RAW DATA:
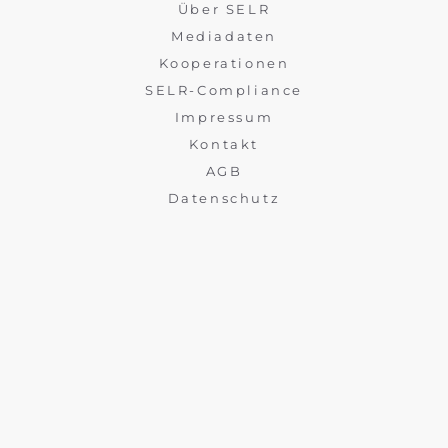
Über SELR
Mediadaten
Kooperationen
SELR-Compliance
Impressum
Kontakt
AGB
Datenschutz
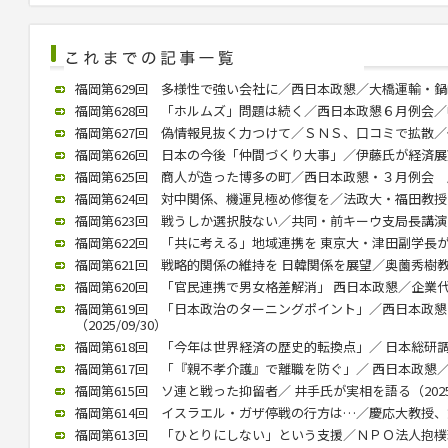
福岡第629回 多様性で強い会社に／西日本政懇／大橋運輸・鍋嶋社長
福岡第628回 「ホルムズ」問題は続く／西日本政懇６月例会／中川氏
福岡第627回 偽情報見抜く力つけて／ＳＮＳ、口コミで拡散／個人
福岡第626回 日本の今後「仲間づくり大事」／伊藤氏が経済展望語る
福岡第625回 商人が造った博多の町／西日本政懇・３月例会 歴史
福岡第624回 対中関係、機運見極め修復を／法政大・福田教授が講演
福岡第623回 戦うしか選択肢ない／共同・前キーウ支局長講演（20
福岡第622回 「共に考える」地域連携を 東京大・津田副学長が講演（
福岡第621回 戦略的関係の維持を 日韓関係を展望／奥薗秀樹教授 （
福岡第620回 「官民連携で男女格差解消」 西日本政懇／企業代表の
福岡第619回 「日本政治のターニングポイント」／西日本政
（2025/09/30）
福岡第618回 「今年は世界経済の歴史的転換点」／ 日本総研調査部
福岡第617回 「『親不孝介護』で離職を防ぐ」／ 西日本政懇／ 川
福岡第615回 ソ連と戦った抑留者／ 井手氏が実相を語る（2025/
福岡第614回 イスラエル・ガザ停戦の行方は…／慶応大教授、錦田氏
福岡第613回 「ひとりにしない」という支援／ＮＰＯ法人抱樸理事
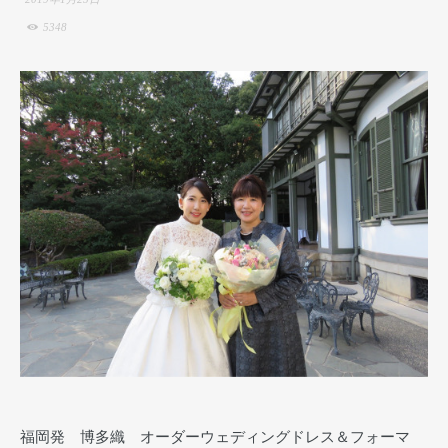
5348
福岡発 博多織 オーダーウェディングドレス＆フォーマ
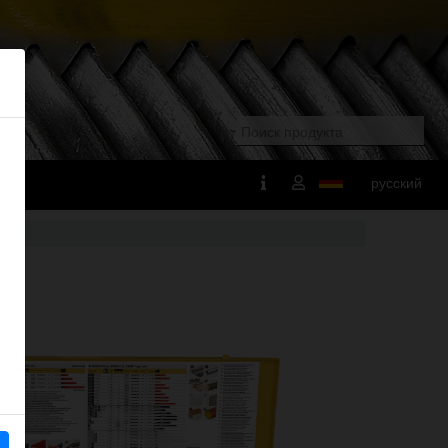
русский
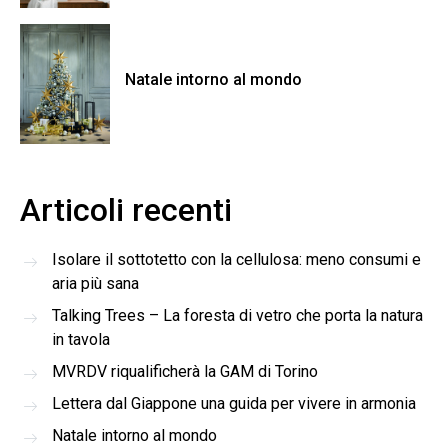
Natale intorno al mondo
Articoli recenti
Isolare il sottotetto con la cellulosa: meno consumi e
aria più sana
Talking Trees – La foresta di vetro che porta la natura
in tavola
MVRDV riqualificherà la GAM di Torino
Lettera dal Giappone una guida per vivere in armonia
Natale intorno al mondo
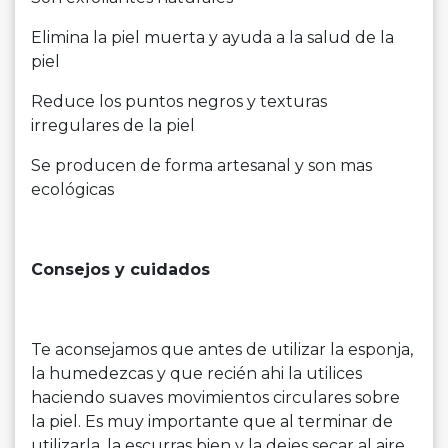
Elimina la piel muerta y ayuda a la salud de la
piel
Reduce los puntos negros y texturas
irregulares de la piel
Se producen de forma artesanal y son mas
ecológicas
Consejos y cuidados
Te aconsejamos que antes de utilizar la esponja,
la humedezcas y que recién ahi la utilices
haciendo suaves movimientos circulares sobre
la piel. Es muy importante que al terminar de
utilizarla, la escurras bien y la dejes secar al aire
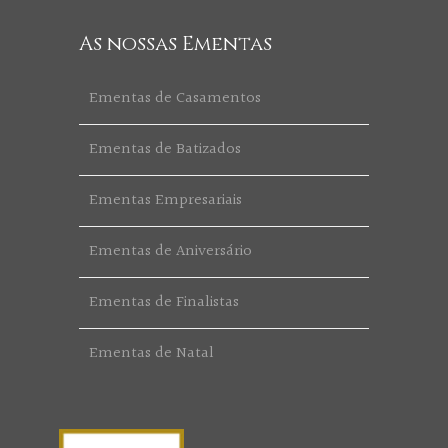
As nossas Ementas
Ementas de Casamentos
Ementas de Batizados
Ementas Empresariais
Ementas de Aniversário
Ementas de Finalistas
Ementas de Natal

WHAT IS REQUIRED:
From the records above, transcribe exactly the lines starting at the one containing "福岡第619回 「日本政治のターニングポイント」／西日本政" and ending at the one containing "Lettera dal Giappone". Skip the pictures.

ANSWER TO THE PROBLEM:
福岡第619回 「日本政治のターニングポイント」／西日本政
（2025/09/30）
福岡第618回 「今年は世界経済の歴史的転換点」／ 日本総研調査部
福岡第617回 「『親不孝介護』で離職を防ぐ」／ 西日本政懇／ 川
福岡第615回 ソ連と戦った抑留者／ 井手氏が実相を語る（2025/
福岡第614回 イスラエル・ガザ停戦の行方は…／慶応大教授、錦田氏
福岡第613回 「ひとりにしない」という支援／ＮＰＯ法人抱樸理事
5348
福岡発 博多織 オーダーウェディングドレス＆フォーマ
русский
Natale intorno al mondo
Articoli recenti
Isolare il sottotetto con la cellulosa: meno consumi e
aria più sana
Talking Trees – La foresta di vetro che porta la natura
in tavola
MVRDV riqualificherà la GAM di Torino
Lettera dal Giappone una guida per vivere in armonia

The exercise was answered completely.